Bitcoin to surpass stock-to-flow ratio of gold within 5 years
Stock-to-flow is a measure of scarcity used typically to value gold. The same indicator applied to bitcoin shows it will surpass the scarcity of gold next year.
There are a few reasons why gold is so valuable. Like any asset, gold is simply worth what someone will pay for it. Gold has been used as a store of value for thousands of years, and its track record and network effect means there’s strong confidence in it. Across cultures, civilisations and very different economic circumstances, gold is still the go-to store of value.
Part of its appeal comes down to its scarcity.

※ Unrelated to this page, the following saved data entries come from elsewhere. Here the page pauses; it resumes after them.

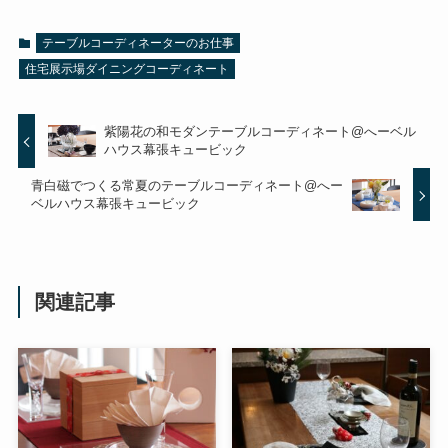
テーブルコーディネーターのお仕事
住宅展示場ダイニングコーディネート
紫陽花の和モダンテーブルコーディネート@へーベル
ハウス幕張キュービック
青白磁でつくる常夏のテーブルコーディネート@へー
ベルハウス幕張キュービック
関連記事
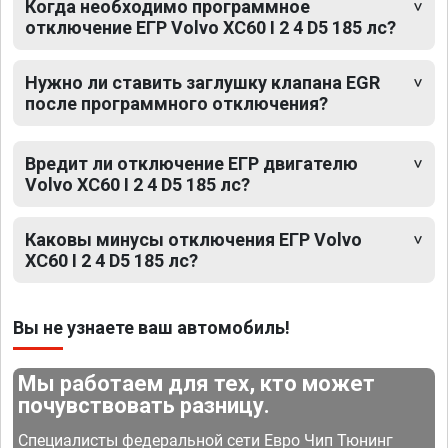
Когда необходимо программное
отключение ЕГР Volvo XC60 I 2 4 D5 185 лс?
Нужно ли ставить заглушку клапана EGR
после программного отключения?
Вредит ли отключение ЕГР двигателю
Volvo XC60 I 2 4 D5 185 лс?
Каковы минусы отключения ЕГР Volvo
XC60 I 2 4 D5 185 лс?
Вы не узнаете ваш автомобиль!
Мы работаем для тех, кто может
почувствовать разницу.
Специалисты федеральной сети Евро Чип Тюнинг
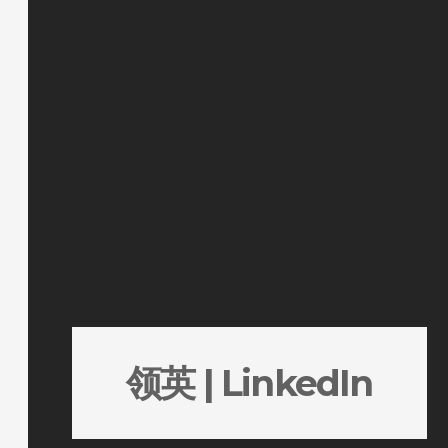
领英 | LinkedIn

There isn’t much gold in the world, and much of what there is has already been mined. Unlike dollars, you don’t need to worry about massive new supply coming onto the market.
This reality is formalised in a metric known as the stock-to-flow ratio. This is simply the ratio of the amount of the asset available – the stock – compared with new supply coming onto the market, or the flow. For bitcoin, as Stephan Livera recently commented, it can be taken as a measure of digital scarcity.
Roughly 170,000 tonnes of gold has already been mined. Meanwhile around 2,400 tonnes of gold is mined every year, ending up on the market. Gold’s stock-to-flow ratio is therefore 170,000:2,400, or 71. To put it another way, gold’s ‘inflation’ is very low. If you hold gold in your portfolio, you don’t need to worry about it being devalued by massive new supply coming onto the market: it’s just not realistic to think that mining companies can increase production significantly.
As ‘digital gold’, what is Bitcoin’s stock-to-flow ratio? Right now, supply is around 17.6 million BTC. 1,800 new BTC are mined every day, or 657,000 BTC per year. So Bitcoin’s stock-to-flow ratio is just under 27. But it won’t stay that way.
By the next halving, around May 2020, Bitcoin’s supply will be approaching 19 million. Since block rewards will fall to 6.25 BTC every 10 minutes, flow will be 328,500, making its stock-to-flow ratio nearer 58 – not far off gold. And four years after that, when block rewards halve to 3.125 BTC, that ratio will rise to well over 100. So in five years’ time, Bitcoin’s stock-to-flow ratio will be far in excess of gold’s.
Of course, that doesn’t guarantee bitcoin’s place in history as digital gold, but it is another piece of evidence to suggest it’s in a good position.